Article from Bakken Magazine written by Patrick C. Miller 10/28/15:
Officials with the Iraq Ministry of Oil and the U.S. Department of Energy (DOE) were in western North Dakota this week to study gas capture technologies and gas-powered electrical generation facilities.
Hamed Younis Saleh, Iraq’s deputy minister of gas affairs, and Hillal Ali Ismaeel Mushtaq, director of the general studies directorate, arrived in Bismarck on Monday. Accompanying them were Friedmann, Josh McKearin—a DOE international affairs specialist—and an American capital investor living in Iraq.
According to Julio Friedmann, DOE principal deputy assistant secretary for fossil energy, Iraq flares 1.2 billion cubic feet annually of associated gas from oil production because the country lacks the infrastructure to gather the gas and transport it to central power stations.
“They are developing the infrastructure, but it’s going to take time,” he said. “They’re seeking ways to bring their gas to market through power production.

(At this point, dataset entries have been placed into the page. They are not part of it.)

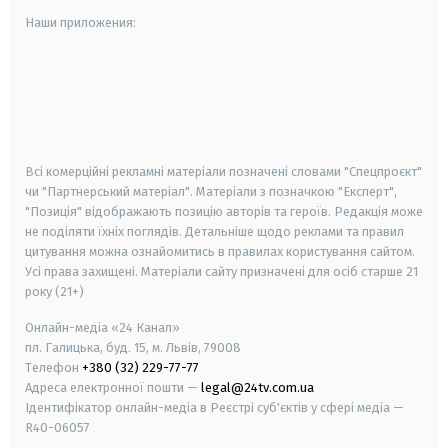
Наши приложения:
android
apple
smart tv
samsung smart tv
Всі комерційні рекламні матеріали позначені словами "Спецпроєкт"
чи "Партнерський матеріал". Матеріали з позначкою "Експерт",
"Позиція" відображають позицію авторів та героїв. Редакція може
не поділяти їхніх поглядів. Детальніше щодо реклами та правил
цитування можна ознайомитись в правилах користування сайтом.
Усі права захищені.
Матеріали сайту призначені для осіб старше
21
року (21+)
Онлайн-медіа «24 Канал»
пл. Галицька, буд. 15, м. Львів, 79008
Телефон
+380 (32) 229-77-77
Адреса електронної пошти —
legal@24tv.com.ua
Ідентифікатор онлайн-медіа в Реєстрі суб'єктів у сфері медіа —
R40-06057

That will help their industry, their economy and it will help their government.”
On Wednesday, the group toured a gas capture research project at a Hess Corp. well site in the Blue Buttes area of McKenzie County being conducted by the Environmentally Friendly Drilling (EFD) Program run by the Houston Advance Research Center (HARC). Funding for the project was provided by DOE’s Research Partnership to Secure Energy for America (REPSEA) program and HARC.
The demonstration project uses a waste heat-to-power technology developed by ElectraTherm Inc. of Reno, Nevada. The company is collaborating on the project with Gulf Coast Green Energy (GCGE), an ElectraTherm distributor headquartered in Bay City, Texas.